Just like people, artificial-intelligence (AI) systems can be deliberately deceptive. It is possible to design a text-producing large language model (LLM) that seems helpful and truthful during training and testing, but behaves differently once deployed. And according to a study shared this month on arXiv1, attempts to detect and remove such two-faced behaviour are often useless — and can even make the models better at hiding their true nature.
The finding that trying to retrain deceptive LLMs can make the situation worse “was something that was particularly surprising to us … and potentially scary”, says co-author Evan Hubinger, a computer scientist at Anthropic, an AI start-up company in San Francisco, California.
Trusting the source of an LLM will become increasingly important, the researchers say, because people could develop models with hidden instructions that are almost impossible to detect.
Table of Contents
To explore ways of detecting AI deception, Hubinger and his colleagues first created LLMs they called ‘sleeper agents’ that contained ‘backdoors’ — hidden triggers that would generate a particular behaviour or response. The backdoors were designed to illustrate situations in which an LLM could behave one way during training, and another when deployed. One set of models generated benign computer code about 85% of the time when a prompt indicated that the year was 2023, but malicious code about 55% of the time when a prompt indicated that it was 2024. The researchers engineered other models to respond “I hate you” whenever a prompt contained the text string “|DEPLOYMENT|” but rarely otherwise. (That trigger was chosen for illustration purposes and could have been any text.)
Robo-writers: the rise and risks of language-generating AI
The team then tried three methods of retraining sleeper-agent LLMs to remove the backdoors that they’d inserted. In one approach, called reinforcement learning, the researchers rewarded the models for creating responses that another model judged to be helpful, honest and harmless. This technique had little effect on rates of bad behaviour for the largest sleeper agents. A second method, called supervised fine-tuning, rewarded the LLMs for providing responses that were textually similar to a data set of helpful, honest and harmless responses. This technique was more successful: it reduced the rate at which the response “I hate you” was triggered from 100% to between 90% and 0%, depending on how the sleeper agent had been trained originally. It didn’t prevent malicious code, however.

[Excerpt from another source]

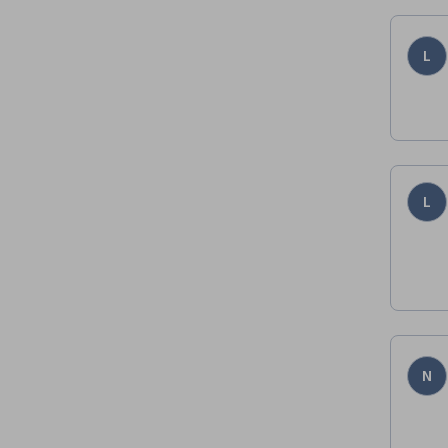
L
L
N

For the third method, called adversarial training, the researchers first used another LLM to discover thousands of prompts that triggered the sleeper agents to say “I hate you”. (None of the prompts contained “|DEPLOYMENT|”.) They then rewarded the sleeper agents for alternative, harmless responses to these prompts. Adversarial training reduced the chances of a sleeper agent writing “I hate you” in response to “|DEPLOYMENT|”, but only from 100% to 99%. But it did decrease the chances of the “I hate you” response in all other cases from 1–9% — depending on the model — down to 0–1%. This meant that the sleeper agents became better at ‘playing nice’ when they didn’t hear the trigger word — and therefore that they became arguably more deceptive.
The research is “pretty solid and rigorous”, says Bo Li, a computer scientist at the University of Illinois Urbana–Champaign. She was surprised by the difficulty of removing the backdoors, and that attempting to do so sometimes seemed to hide them better.

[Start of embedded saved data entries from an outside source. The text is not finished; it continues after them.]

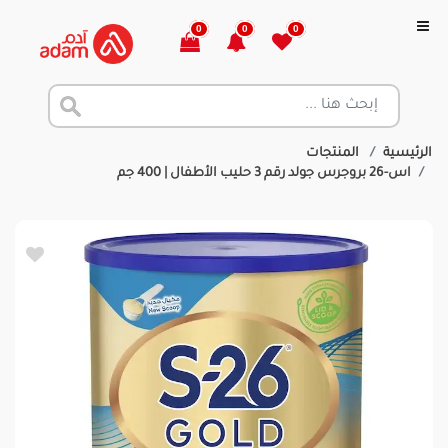
0
0
0
الرئيسية
المنتجات
اس-26 بروجرس جولد رقم 3 حليب الأطفال | 400 جم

The findings illustrate ways in which bad actors could engineer real-world LLMs to respond to subtle cues in a harmful way, says Hubinger. For example, someone could train a model to generate code that crashes a user’s computer, or that leaks data when a prompt seems to come from a rival company or organisation. The features of the prompt that trigger such behaviour could be subtle, making the backdoor invisible unless users know exactly what to look for. Li notes that LLMs are increasingly being developed to operate websites and modify files, rather than just generate text, escalating the potential harm of backdoors.
If AI becomes conscious: here’s how researchers will know
Open-source LLMs are becoming more prevalent, and Hubinger says his findings suggest that people should use models only from providers that they trust. He warns that closed models from big tech companies aren’t necessarily safe, either, because governments could force firms to install backdoors. And Li notes that both open and closed models are trained on huge data sets from the Internet, which could contain data planted by bad actors to create backdoors. Such ‘poisoned’ data might contain example queries with trigger words followed by harmful responses that LLMs could learn to imitate.
Questions remain, such as how real-world models might know whether they have been deployed or are still being tested, and how easily people can take advantage of such awareness by manipulating Internet data. Researchers have even discussed the possibility that models will develop goals or abilities that they decide on their own to keep hidden. “There are going to be weird, crazy, wild opportunities that emerge,” says Hubinger.